On Wednesday, Tanzanians go to the polls to decide who will be their president for the next five years. It is the sixth election since the country went multi-party a quarter of a century ago.
In a continent of often contested elections outcome, Tanzania has always stood out since its transition into a multiparty democracy in the 1990s. While the ruling Chama cha Mapidunzi (CCM) party maintained a tenacious hold onto power, there was certain decency about the competition.
Save for the odd case of the internal process in Zanzibar, and complaints by the opposition about an unequal contest, at the Union level, elections have avoided the kind of polarising spillover common in Africa.
That is a legacy to be proud of and worthy of preserving. In a number of respects, this year’s election is a portrait of how much the country has changed. With 14 contenders challenging President John Pombe Magufuli, it can also be safely said that this is perhaps the most contested election in Tanzania’s history.
Yet despite the 15-horse race, the real competition is between Tundu Lissu, President Magufuli’s main challenger, who this year returned from medical treatment abroad to join the race.
Coming against a backdrop of a four-year freeze on political activities to the constituency level, expectations both within and outside Tanzania are high. What is at stake in not necessarily who carries the day but the character of the process itself.
Mr Lissu and other opposition candidates have had to cope with a radically changed landscape with many curbs on what they can and cannot say or do. At some point during the campaigns, Mr Lissu had to contend with a suspension running for several days.
With his track record against corruption and fighting the lethargy in the government bureaucracy and getting the state to work again, President Magufuli is expected to carry the day. Yet some of the actions of his government not only undermine this narrative but threaten to be the proverbial fly in the ointment.
In a tumultuous Great Lakes region, Tanzania is held in high esteem for its stability and its role in guaranteeing stability. Its intervention in the DRC in 2013, reset the equation, bringing a modicum of stability to the east of that country. Albeit under the same umbrella, the peaceful political transition, now in its fifth fold, has been nothing but exemplary.

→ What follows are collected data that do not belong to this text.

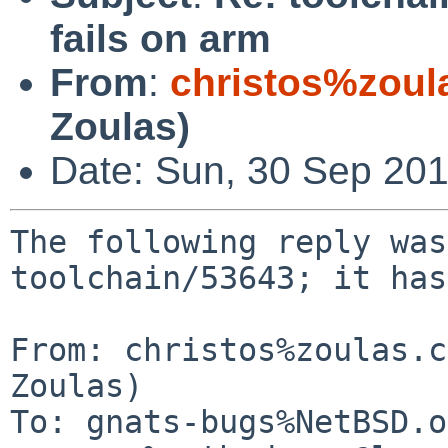
fails on arm
From
:
christos%zoul
Zoulas)
Date: Sun, 30 Sep 20
The following reply was
toolchain/53643; it has
From: christos%zoulas.c
Zoulas)

To: gnats-bugs%NetBSD.o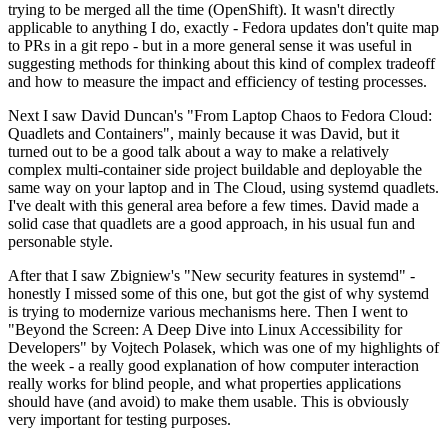
trying to be merged all the time (OpenShift). It wasn't directly
applicable to anything I do, exactly - Fedora updates don't quite map
to PRs in a git repo - but in a more general sense it was useful in
suggesting methods for thinking about this kind of complex tradeoff
and how to measure the impact and efficiency of testing processes.
Next I saw David Duncan's "From Laptop Chaos to Fedora Cloud:
Quadlets and Containers", mainly because it was David, but it
turned out to be a good talk about a way to make a relatively
complex multi-container side project buildable and deployable the
same way on your laptop and in The Cloud, using systemd quadlets.
I've dealt with this general area before a few times. David made a
solid case that quadlets are a good approach, in his usual fun and
personable style.
After that I saw Zbigniew's "New security features in systemd" -
honestly I missed some of this one, but got the gist of why systemd
is trying to modernize various mechanisms here. Then I went to
"Beyond the Screen: A Deep Dive into Linux Accessibility for
Developers" by Vojtech Polasek, which was one of my highlights of
the week - a really good explanation of how computer interaction
really works for blind people, and what properties applications
should have (and avoid) to make them usable. This is obviously
very important for testing purposes.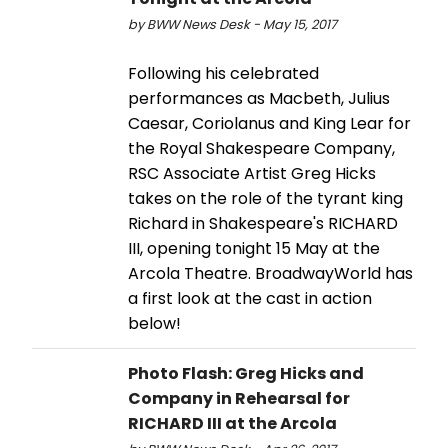
by BWW News Desk - May 15, 2017
Following his celebrated
performances as Macbeth, Julius
Caesar, Coriolanus and King Lear for
the Royal Shakespeare Company,
RSC Associate Artist Greg Hicks
takes on the role of the tyrant king
Richard in Shakespeare's RICHARD
III, opening tonight 15 May at the
Arcola Theatre. BroadwayWorld has
a first look at the cast in action
below!
Photo Flash: Greg Hicks and
Company in Rehearsal for
RICHARD III at the Arcola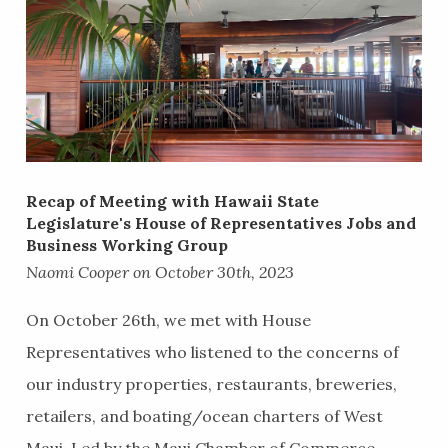
Recap of ​Meeting with Hawaii State
Legislature's House of Representatives Jobs and
Business Working Group
Naomi Cooper on October 30th, 2023
On October 26th, we met with House
Representatives who listened to the concerns of
our industry properties, restaurants, breweries,
retailers, and boating/ocean charters of West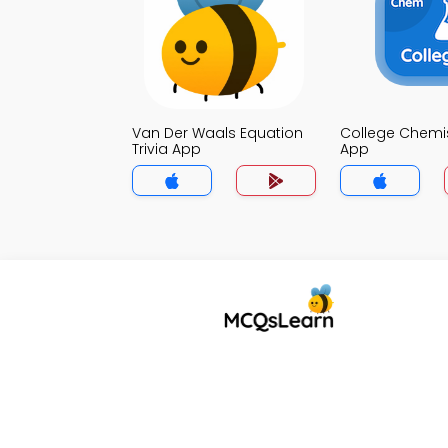
Van Der Waals Equation
College Chemist
Trivia App
App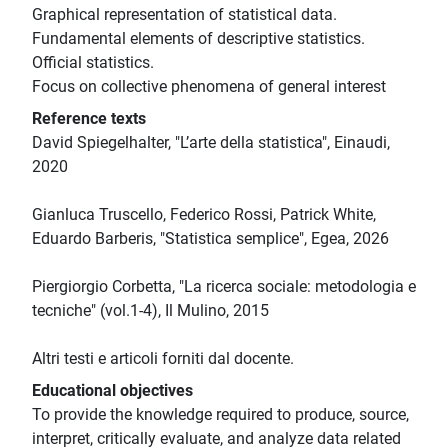
Graphical representation of statistical data.
Fundamental elements of descriptive statistics.
Official statistics.
Focus on collective phenomena of general interest
Reference texts
David Spiegelhalter, "L’arte della statistica", Einaudi,
2020
Gianluca Truscello, Federico Rossi, Patrick White,
Eduardo Barberis, "Statistica semplice", Egea, 2026
Piergiorgio Corbetta, "La ricerca sociale: metodologia e
tecniche" (vol.1-4), Il Mulino, 2015
Altri testi e articoli forniti dal docente.
Educational objectives
To provide the knowledge required to produce, source,
interpret, critically evaluate, and analyze data related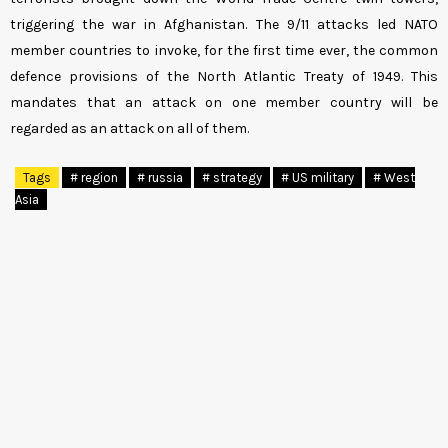
triggering the war in Afghanistan. The 9/11 attacks led NATO
member countries to invoke, for the first time ever, the common
defence provisions of the North Atlantic Treaty of 1949. This
mandates that an attack on one member country will be
regarded as an attack on all of them.
Tags
# region
# russia
# strategy
# US military
# West
Asia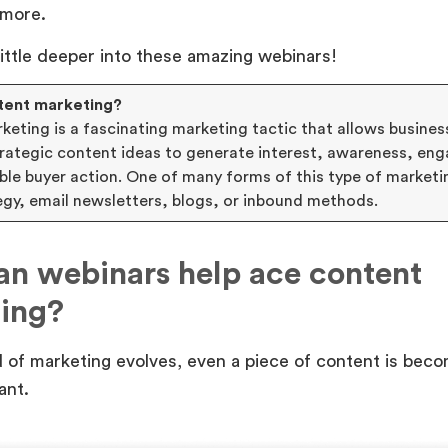
 more.
 little deeper into these amazing webinars!
tent marketing?
eting is a fascinating marketing tactic that allows busines
strategic content ideas to generate interest, awareness, e
able buyer action. One of many forms of this type of marketi
egy, email newsletters, blogs, or inbound methods.
n webinars help ace content
ing?
 of marketing evolves, even a piece of content is bec
ant.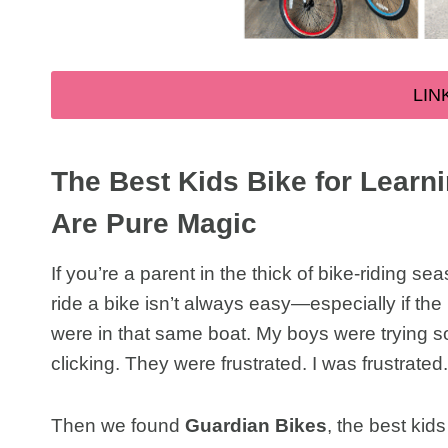
LIN
The Best Kids Bike for Learn
Are Pure Magic
If you’re a parent in the thick of bike-riding 
ride a bike isn’t always easy—especially if the 
were in that same boat. My boys were trying so h
clicking. They were frustrated. I was frustrated
Then we found
Guardian Bikes
, the best kids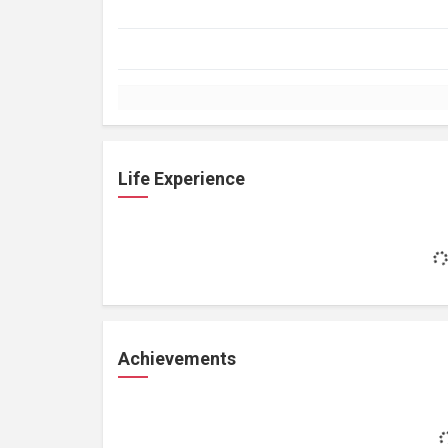
Life Experience
Achievements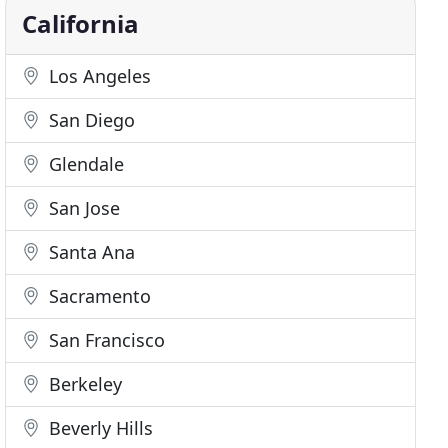
California
Los Angeles
San Diego
Glendale
San Jose
Santa Ana
Sacramento
San Francisco
Berkeley
Beverly Hills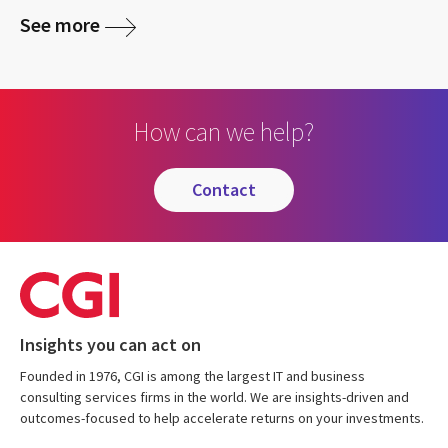
See more
How can we help?
contact
Insights you can act on
Founded in 1976, CGI is among the largest IT and business
consulting services firms in the world. We are insights-driven and
outcomes-focused to help accelerate returns on your investments.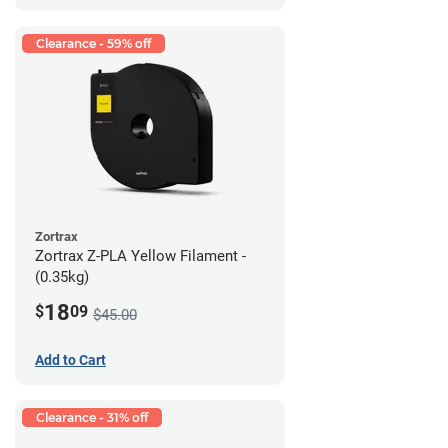
Clearance - 59% off
Zortrax
Zortrax Z-PLA Yellow Filament -
(0.35kg)
18
$
09
$45.00
Add to Cart
Clearance - 31% off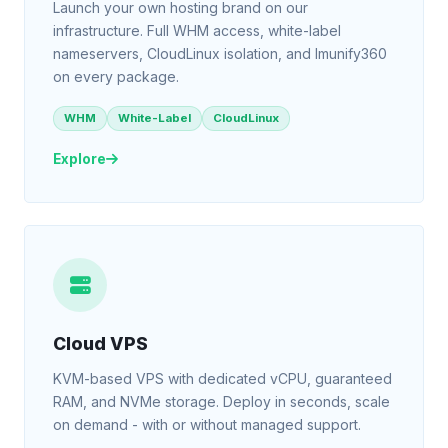
Launch your own hosting brand on our
infrastructure. Full WHM access, white-label
nameservers, CloudLinux isolation, and Imunify360
on every package.
WHM
White-Label
CloudLinux
Explore
Cloud VPS
KVM-based VPS with dedicated vCPU, guaranteed
RAM, and NVMe storage. Deploy in seconds, scale
on demand - with or without managed support.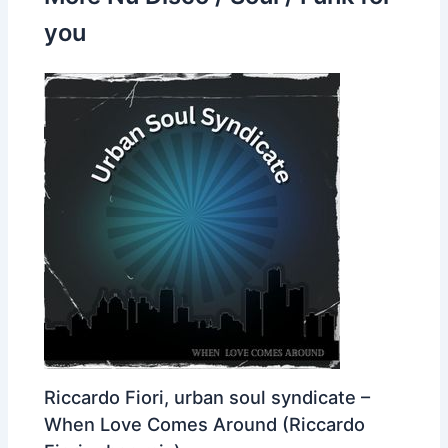
you
Riccardo Fiori, urban soul syndicate –
When Love Comes Around (Riccardo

That is why certain aspects of this year’s polls are cause for concern. Though isolated, incidents of violence targeting Magufuli’s challengers are cause for concern. In August, there was an attack against the offices of Mr Lissu’s Chadema party in Arusha.
President Magufuli’s government also faces criticism over alleged threats and repression against the opposition. And now, the government has reportedly locked out foreign election observers.
Such a decision could possibly be an expression of independence but external observers could have been useful under the present circumstances.
Whatever the case, Tanzania’s future and heritage are solely in the hands of the incumbent government.
President Magufuli owes Tanzanians and the region in general, an election that does not betray the legacy of peaceful contestation for power.